515 Army Base Workshop is a wing of Corps of Electronics and Mechanical Engineers (EME) of the Indian Army.

The 515 Army Base Workshop is one of the eight Army workshops located across India. The headquarters, Base Workshop Group, is in Meerut. These workshops come under the Corps of Electronics and Mechanical Engineers and employ an estimated 18,000 civilian workforce. The EME kept 97 per cent of the equipment in operationally fit condition during Operation Vijay.

==Task==
The unit was tasked in 2002 to build and complete flight trials of spares for Unmanned Aerial Vehicle (UAV) Searcher and the indigenously developed UAV Nishant. The workshop also manufactures spares of various kinds of equipment and weapon systems used by Indian Army such as missiles, tanks (T-55 and T-72), Infantry Combat Vehicles (BMP 1 and BMP 2), Artillery guns (130 mm FD Gun and 155 mm Bofors guns).

The spare parts manufactured by the workshop were of critical importance and were extensively used during Operation Parakram.

The workshop produces small range training simulator Drona, and has installed it at various naval establishments, units of the Indian Air Force, and Assam Rifles. It is a hi-tech electronic and software based equipment designed to sharpen the firing skills of soldiers. The workshop also manufactures hand grenades and small arms range training simulators for Indian Army, which are Designed by Simulator Development Division Secunderabad and TOT (Transfer of Technology) carried out by SDD.

The workshop is undertaking indigenisation of spares required for mine-resistant vehicle Casspir, used in counter insurgency operations for transportation of troops.
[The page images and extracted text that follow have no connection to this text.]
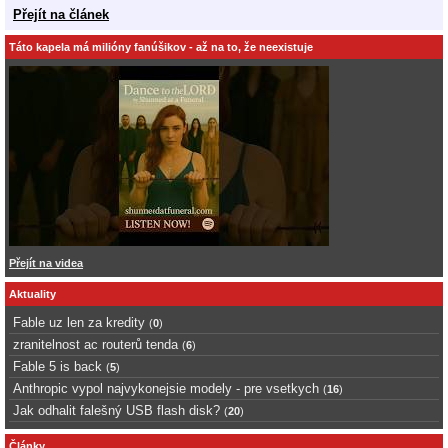
Přejít na článek
Táto kapela má milióny fanúšikov - až na to, že neexistuje
Přejít na videa
Aktuality
Fable uz len za kredity
(
0
)
zranitelnost ac routerů tenda
(
6
)
Fable 5 is back
(
5
)
Anthropic vypol najvykonejsie modely - pre vsetkych
(
16
)
Jak odhalit falešný USB flash disk?
(
20
)
Články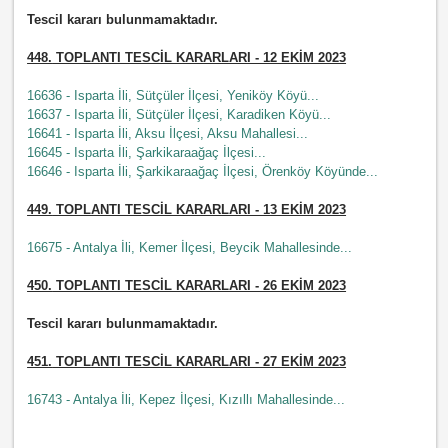
Tescil kararı bulunmamaktadır.
448.
TOPLANTI TESCİL KARARLARI - 12 EKİM 2023
16636 - Isparta İli, Sütçüler İlçesi, Yeniköy Köyü...
16637 - Isparta İli, Sütçüler İlçesi, Karadiken Köyü...
16641 - Isparta İli, Aksu İlçesi, Aksu Mahallesi...
16645 - Isparta İli, Şarkikaraağaç İlçesi...
16646 - Isparta İli, Şarkikaraağaç İlçesi, Örenköy Köyünde...
449.
TOPLANTI TESCİL KARARLARI - 13 EKİM 2023
16675 - Antalya İli, Kemer İlçesi, Beycik Mahallesinde...
450.
TOPLANTI TESCİL KARARLARI - 26 EKİM 2023
Tescil kararı bulunmamaktadır.
451.
TOPLANTI TESCİL KARARLARI - 27 EKİM 2023
16743 - Antalya İli, Kepez İlçesi, Kızıllı Mahallesinde...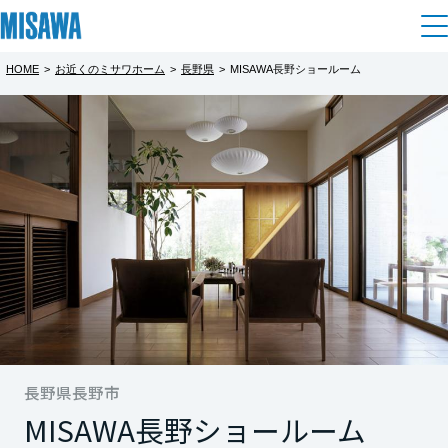
HOME
>
お近くのミサワホーム
>
長野県
>
MISAWA長野ショールーム
住まい
都道府県を選択
建てる
土地活用
[注文住宅]
北海道
個人のお客さま
商品ラインアップ
リフォーム
北海道
デザイン
戸建て・マンション
賃貸住宅
まちづくり
東北
テクノロジー（住まいの性能）
賃貸併用住宅
複合開発・投資開発
ミサワリフォームとは
建築事例・建築実例
オーナーサポート
青森県
店舗・各種施設
リフォームの流れ
長野県長野市
デザイナーズギャラリー
サポートメニュー
複合開発事業（ASMACI-アスマチ-）
土地活用モデルルーム見学
企
業・
IR情報
MISAWA長野ショールーム
岩手県
リフォームメニュー
インテリア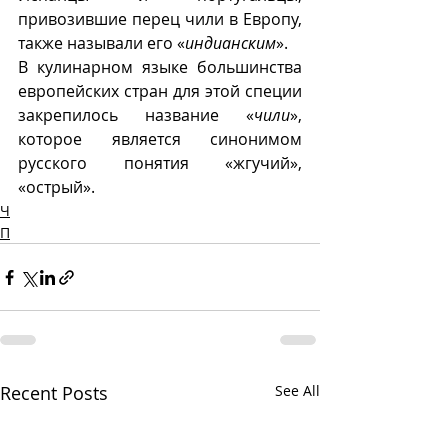
привозившие перец чили в Европу, 
также называли его «
индианским
». 
В кулинарном языке большинства 
европейских стран для этой специи 
закрепилось название «
чили
», 
которое является синонимом 
русского понятия «жгучий», 
«острый».
Ч
П
Recent Posts
See All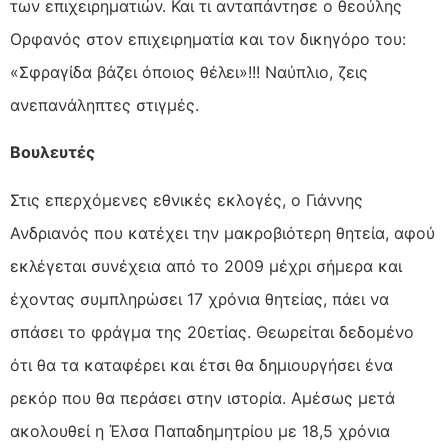
των επιχειρηματιών. Και τι ανταπάντησε ο θεούλης
Ορφανός στον επιχειρηματία και τον δικηγόρο του:
«Σφραγίδα βάζει όποιος θέλει»!!! Ναύπλιο, ζεις
ανεπανάληπτες στιγμές.
Βουλευτές
Στις επερχόμενες εθνικές εκλογές, ο Γιάννης
Ανδριανός που κατέχει την μακροβιότερη θητεία, αφού
εκλέγεται συνέχεια από το 2009 μέχρι σήμερα και
έχοντας συμπληρώσει 17 χρόνια θητείας, πάει να
σπάσει το φράγμα της 20ετίας. Θεωρείται δεδομένο
ότι θα τα καταφέρει και έτσι θα δημιουργήσει ένα
ρεκόρ που θα περάσει στην ιστορία. Αμέσως μετά
ακολουθεί η Έλσα Παπαδημητρίου με 18,5 χρόνια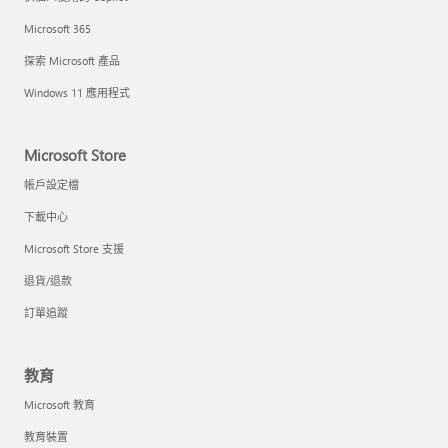
Microsoft 365
探索 Microsoft 產品
Windows 11 應用程式
Microsoft Store
帳戶設定檔
下載中心
Microsoft Store 支援
退貨/退款
訂單追蹤
教育
Microsoft 教育
教育裝置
Besides, the EME has a Station Workshop, which provides repair and maintenance support to various Defence establishments located in Bengaluru and four Maintainability Advisory Groups (MAGs) with public sector undertakings. The MAGs act as a link between the Army and industries engaged in Defence production. They are BEL, ITI, HAL, and LRDE. The MAGs look into aspects related to maintainability during design development and in-service phase of equipment being introduced or in use in the Army.

In August 2012, 515 Army Workshop was asked to double its production of Anti-Tank Guided Missiles (ATGM) simulators from 11 to 23. The workshop, which started ATGM simulators production in 2008 to meet growing requirements of Indian Army, has produced over 143 simulators. Simulators are used for effective virtual simulation for day and night engagement with a wide choice of terrain, target and attack profiles.

These simulators help perform evaluation of trainees and capabilities in engaging aerial targets without loss of life or expensive machinery.

Infantry Weapon Training Systems (IWTS) manufactured by 515 Workshop are adaptable for training on 7.62mm AK-47 rifles, Light Machine Guns, 9mm carbine and pistol and 5.56mm Realistic Imitation Firearm (RIF).

Virtual para-training and simulators produced by 515 Workshop help simulate standing near the aircraft’s exit and voice commands of various scenarios to check reactions for various commands, while the trainee is suspended by a harness and wears reality goggles projecting the images simulating an actual jump.